Equity – Which of the PROGRESS groups examined

The trials included in this review were conducted in a mix of low- and middle-income countries (Kenya, South Africa, Tanzania, Zambia, China, India, Malaysia, Thailand, Mexico, Botswana, Zimbabwe, Benin, Guinea, Senegal, and south India). There is a greater prevalence of tuberculosis in said countries relative to those of high-income.

TB is widespread in low- and middle-income countries and shortened treatment regimens may improve treatment adherence and thus decrease prevalence in these endemic areas. The study provides evidence demonstrating that four-month treatment regimens are inferior to standard six‐month regimens in preventing relapse (although there is probably little or no difference in serious side effects or cure). The included studies were deemed low or moderate quality and thus further trials are needed.  

No other PROGRESS-plus groups were

examined in the review

This review did not analyze the effect of shorter treatment regimens across additional PROGRESS groups. Several factors, such as residence, occupation, education, socioeconomic status, etc., must be taken into consideration when developing treatment programs, as they have an impact on treatment adherence.

Equity Applicability

The review summarized trials addressing treatment of HIV+ populations.

It did not discuss the effects on children, pregnant women, or those with comorbid conditions.

The impact of shortened treatment regimens may differ in marginalized populations, reducing the certainty in the effect of estimates. Further trials testing treatments in these groups are therefore needed.

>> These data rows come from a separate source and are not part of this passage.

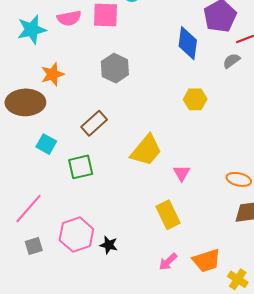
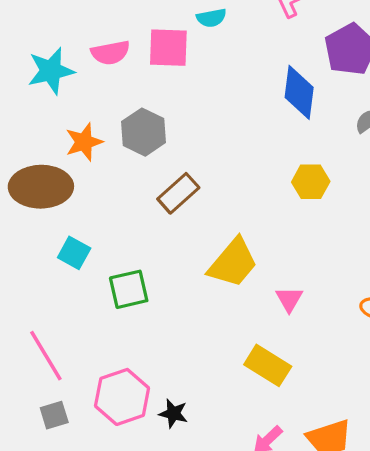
gray hexagon: (115, 68) -> (144, 132), moved
brown rectangle: (94, 123) -> (178, 193), moved
pink line: (29, 209) -> (46, 356), turned -72
yellow rectangle: (168, 215) -> (268, 365), turned -32

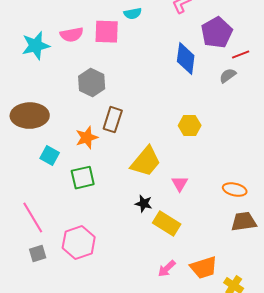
orange star: (84, 142) -> (87, 138), moved
yellow hexagon: (311, 182) -> (190, 126), moved
brown rectangle: (178, 193) -> (113, 120), turned -30
black star: (173, 413) -> (144, 204), moved

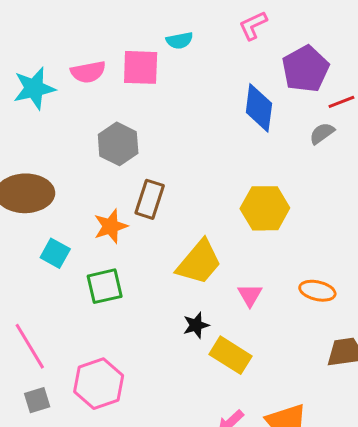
yellow hexagon: (190, 126) -> (265, 208), size x1.4
orange ellipse: (235, 190) -> (317, 291), moved
black star: (144, 204) -> (196, 325), turned -30

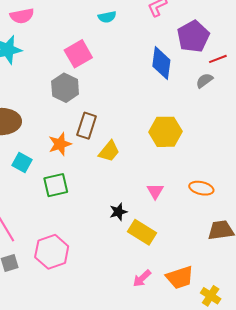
pink square: (141, 67) -> (78, 54), moved, turned -32
pink semicircle: (88, 72) -> (22, 16), moved
yellow trapezoid: (199, 262) -> (109, 151), moved, size x0.7

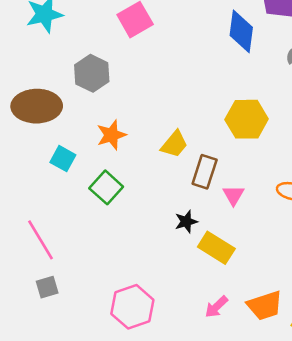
gray hexagon: (65, 88) -> (92, 73), moved
brown rectangle: (87, 126) -> (205, 172), moved
green square: (56, 185) -> (106, 187), turned -35
pink hexagon: (52, 252) -> (132, 307), moved

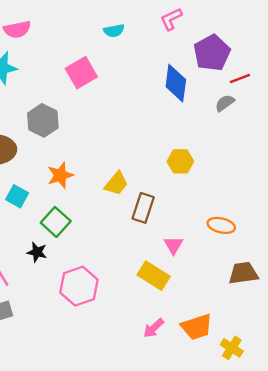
yellow hexagon: (247, 119) -> (180, 161), size x0.7
pink triangle: (233, 195) -> (173, 245), moved
black star: (186, 222) -> (37, 252), moved, turned 30
pink hexagon: (132, 307) -> (79, 286), moved

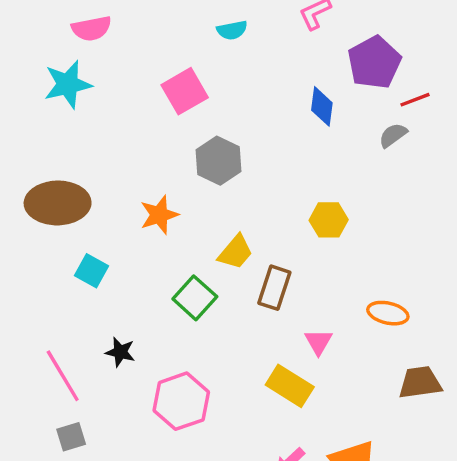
blue diamond: (176, 83) -> (322, 106), size x0.7
gray hexagon: (43, 120) -> (219, 161), moved
orange star: (60, 175) -> (159, 215), moved
green square: (56, 222) -> (195, 298), moved

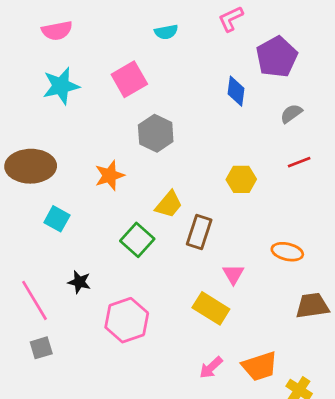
cyan star: (68, 84) -> (61, 86), moved
red line: (415, 100) -> (299, 162), moved

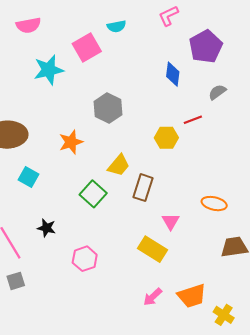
pink square: (129, 79) -> (87, 48), moved
cyan star: (61, 86) -> (49, 70), moved
red line: (299, 162) -> (193, 120), moved
yellow hexagon: (241, 179) -> (166, 138), moved
pink hexagon: (127, 320) -> (85, 259), size x0.7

This review also did not include people with many comorbid conditions, such as previous TB and those with diabetes. Future research could examine the effectiveness of shortened treatment regiments for patients with such co-morbidities. However, it may be argued that relapse with the four-month regimens would likely not be less in populations with serious comorbidities than was reported in the trials in this review.

Cost-equity

No studies contributed economic data

Patients in low- and middle-income countries may not be able to afford TB treatment due to economic hardship through illness and loss of work. As TB treatment duration

increases, it can be expected that the cost of the regimen will increase as well. Thus, shortened treatment regimens may offer a more affordable alternative for patients in such countries. Further economic analyses are needed to develop an understanding of the most cost-effective and efficient treatment regimen.

Community Preferences

Community preferences regarding the length of regimens were not discussed. However, given that shorter regimens require less time and money, they are likely to be favoured over lengthier treatments. Research is needed to develop a regimen with novel drug combinations, given for less than six months, that is proven to be as safe and effective as the currently recommended six-month regimen.